# General > PC & Console Gaming >  Consoles..

## ShelleyCowie

Just wondering what console people prefer for gaming? 

I have games i love for the Xbox (halo 1,2,3, ODST, Wars,) and reach is out soon. fable 2, Naughty bear...quite a few more

Then for PS3 i have quite a few games building up. red dead redemption being my favourite right now. 

Have to say the only online PC game i have played is Unreal Tournament which i love  :Grin:  Dont have it installed just now though. 
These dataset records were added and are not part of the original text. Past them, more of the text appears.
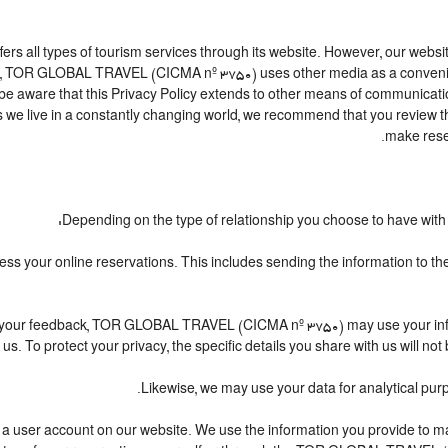
l types of tourism services through its website. However, our website is
te, TOR GLOBAL TRAVEL (CICMA nº 3750) uses other media as a convenien
 be aware that this Privacy Policy extends to other means of communicatio
 we live in a constantly changing world, we recommend that you review th
make rese
Depending on the type of relationship you choose to have with u
ocess your online reservations. This includes sending the information to 
iving your feedback, TOR GLOBAL TRAVEL (CICMA nº 3750) may use your i
us. To protect your privacy, the specific details you share with us will no
Likewise, we may use your data for analytical purp
ating a user account on our website. We use the information you provide t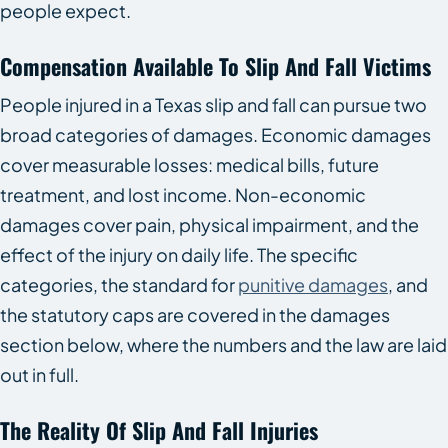
people expect.
Compensation Available To Slip And Fall Victims
People injured in a Texas slip and fall can pursue two
broad categories of damages. Economic damages
cover measurable losses: medical bills, future
treatment, and lost income. Non-economic
damages cover pain, physical impairment, and the
effect of the injury on daily life. The specific
categories, the standard for
punitive damages
, and
the statutory caps are covered in the damages
section below, where the numbers and the law are laid
out in full.
The Reality Of Slip And Fall Injuries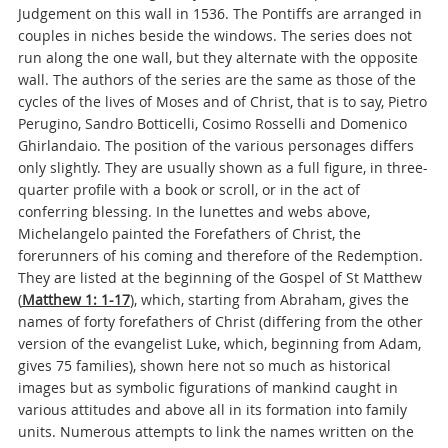
Judgement on this wall in 1536. The Pontiffs are arranged in
couples in niches beside the windows. The series does not
run along the one wall, but they alternate with the opposite
wall. The authors of the series are the same as those of the
cycles of the lives of Moses and of Christ, that is to say, Pietro
Perugino, Sandro Botticelli, Cosimo Rosselli and Domenico
Ghirlandaio. The position of the various personages differs
only slightly. They are usually shown as a full figure, in three-
quarter profile with a book or scroll, or in the act of
conferring blessing. In the lunettes and webs above,
Michelangelo painted the Forefathers of Christ, the
forerunners of his coming and therefore of the Redemption.
They are listed at the beginning of the Gospel of St Matthew
(
Matthew 1: 1-17
), which, starting from Abraham, gives the
names of forty forefathers of Christ (differing from the other
version of the evangelist Luke, which, beginning from Adam,
gives 75 families), shown here not so much as historical
images but as symbolic figurations of mankind caught in
various attitudes and above all in its formation into family
units. Numerous attempts to link the names written on the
So its between the Xbox + PS3......cant decide. Will say the Xbox because its what i had first.

----------


## Gizmo

I normally play the Xbox 360, but i have a host of other "old school" consoles that i hook up on a regular basis. I was having a good time playing 'Chuck Rock' on the Super Nintendo last week  :Smile:

----------


## The Drunken Duck

Just have a PS3, did look at an Xbox but the Blu Ray player and Free online gaming swung it for me .. plus all my other kit is Sony.

----------


## EDDIE

I play with the ps3 watch tv and play blu rays through the projector on it.Might buy an xbox when the new motion controller comes out for it its supposed to be accurate i also have th wii never play with it now the controler isnt that accurate.

----------


## devil's sidekick

ps3 all the way

----------